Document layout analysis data

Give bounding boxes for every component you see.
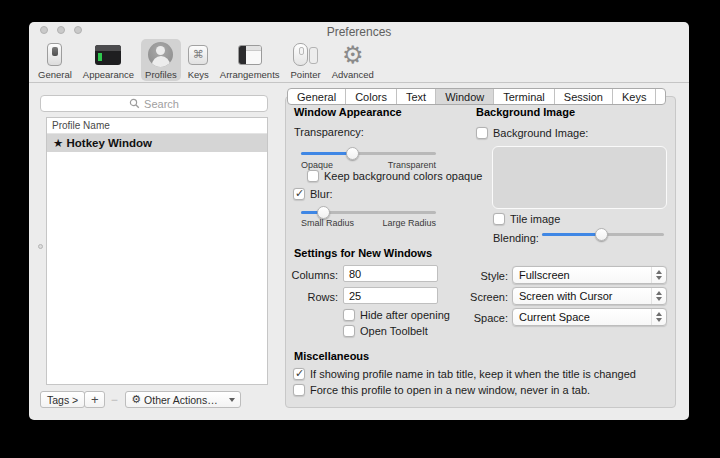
- stepper-chevrons-icon: [651, 309, 666, 325]
- gear-icon: ⚙: [342, 43, 364, 67]
- open-toolbelt-checkbox[interactable]: Open Toolbelt: [343, 325, 428, 338]
- toolbar-item-pointer[interactable]: Pointer: [287, 39, 325, 81]
- screen-popup[interactable]: Screen with Cursor: [512, 287, 667, 305]
- other-actions-popup[interactable]: ⚙ Other Actions…: [125, 391, 241, 408]
- background-image-checkbox[interactable]: Background Image:: [476, 127, 588, 140]
- title-bar: Preferences: [29, 22, 689, 38]
- profile-row-hotkey-window[interactable]: ★ Hotkey Window: [47, 134, 267, 152]
- tab-window[interactable]: Window: [436, 89, 494, 104]
- transparency-label: Transparency:: [294, 126, 364, 138]
- profile-name-column-header: Profile Name: [47, 118, 267, 134]
- toolbar-item-arrangements[interactable]: Arrangements: [216, 39, 284, 81]
- miscellaneous-heading: Miscellaneous: [294, 350, 369, 362]
- tab-terminal[interactable]: Terminal: [494, 89, 555, 104]
- rows-field[interactable]: 25: [343, 287, 438, 304]
- columns-field[interactable]: 80: [343, 265, 438, 282]
- tab-colors[interactable]: Colors: [346, 89, 397, 104]
- blending-slider-thumb[interactable]: [595, 228, 608, 241]
- force-new-window-checkbox[interactable]: Force this profile to open in a new wind…: [293, 384, 590, 397]
- search-placeholder: Search: [144, 98, 179, 110]
- search-icon: [129, 98, 140, 109]
- tab-keys[interactable]: Keys: [613, 89, 656, 104]
- transparency-slider-thumb[interactable]: [346, 147, 359, 160]
- tab-text[interactable]: Text: [397, 89, 436, 104]
- transparency-slider-labels: Opaque Transparent: [301, 160, 436, 170]
- tile-image-checkbox[interactable]: Tile image: [493, 213, 560, 226]
- arrangements-icon: [238, 45, 262, 65]
- toolbar-item-keys[interactable]: ⌘ Keys: [184, 39, 213, 81]
- profile-list-footer: Tags > + − ⚙ Other Actions…: [40, 391, 241, 408]
- command-key-icon: ⌘: [188, 45, 208, 65]
- gear-icon: ⚙: [131, 394, 141, 405]
- background-image-well[interactable]: [492, 146, 667, 209]
- keep-profile-name-checkbox[interactable]: If showing profile name in tab title, ke…: [293, 368, 636, 381]
- chevron-down-icon: [229, 398, 235, 402]
- blur-checkbox[interactable]: Blur:: [293, 188, 333, 201]
- profile-tab-bar: General Colors Text Window Terminal Sess…: [287, 88, 666, 105]
- style-popup[interactable]: Fullscreen: [512, 266, 667, 284]
- transparency-slider[interactable]: [301, 146, 436, 160]
- space-label: Space:: [456, 312, 508, 324]
- general-icon: [47, 43, 62, 66]
- remove-profile-button[interactable]: −: [105, 393, 123, 407]
- mouse-pointer-icon: [293, 43, 308, 66]
- add-profile-button[interactable]: +: [84, 391, 105, 408]
- appearance-icon: [95, 45, 121, 65]
- preferences-window: Preferences General Appearance Profiles …: [29, 22, 689, 420]
- keep-background-colors-opaque-checkbox[interactable]: Keep background colors opaque: [307, 170, 482, 183]
- new-windows-heading: Settings for New Windows: [294, 247, 432, 259]
- blur-radius-slider[interactable]: [301, 205, 436, 219]
- toolbar-item-profiles[interactable]: Profiles: [141, 39, 181, 81]
- pane-resize-handle[interactable]: [38, 244, 43, 249]
- columns-label: Columns:: [286, 269, 338, 281]
- tags-button[interactable]: Tags >: [40, 391, 85, 408]
- hide-after-opening-checkbox[interactable]: Hide after opening: [343, 309, 450, 322]
- background-image-heading: Background Image: [476, 106, 575, 118]
- toolbar-item-advanced[interactable]: ⚙ Advanced: [328, 39, 378, 81]
- blending-slider[interactable]: [542, 227, 664, 241]
- window-appearance-heading: Window Appearance: [294, 106, 402, 118]
- screen-label: Screen:: [456, 291, 508, 303]
- blending-label: Blending:: [493, 232, 539, 244]
- profile-search-input[interactable]: Search: [40, 95, 268, 112]
- tab-advanced[interactable]: Advanced: [656, 89, 666, 104]
- window-tab-panel: Window Appearance Transparency: Opaque T…: [285, 96, 676, 408]
- stepper-chevrons-icon: [651, 288, 666, 304]
- rows-label: Rows:: [286, 291, 338, 303]
- tab-general[interactable]: General: [288, 89, 346, 104]
- style-label: Style:: [456, 270, 508, 282]
- profile-list: Profile Name ★ Hotkey Window: [46, 117, 268, 385]
- toolbar-item-general[interactable]: General: [34, 39, 76, 81]
- preferences-toolbar: General Appearance Profiles ⌘ Keys Arran…: [29, 37, 689, 83]
- tab-session[interactable]: Session: [555, 89, 613, 104]
- space-popup[interactable]: Current Space: [512, 308, 667, 326]
- blur-radius-slider-labels: Small Radius Large Radius: [301, 218, 436, 228]
- stepper-chevrons-icon: [651, 267, 666, 283]
- profiles-icon: [148, 42, 173, 67]
- toolbar-item-appearance[interactable]: Appearance: [79, 39, 138, 81]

INSTRUCTIONS TO FOLLOW - Whenever the word "Space" shows up in a line of the entries, copy that line.

COMPLETED TASK -
- space-label: Space:: [456, 312, 508, 324]
- space-popup[interactable]: Current Space: [512, 308, 667, 326]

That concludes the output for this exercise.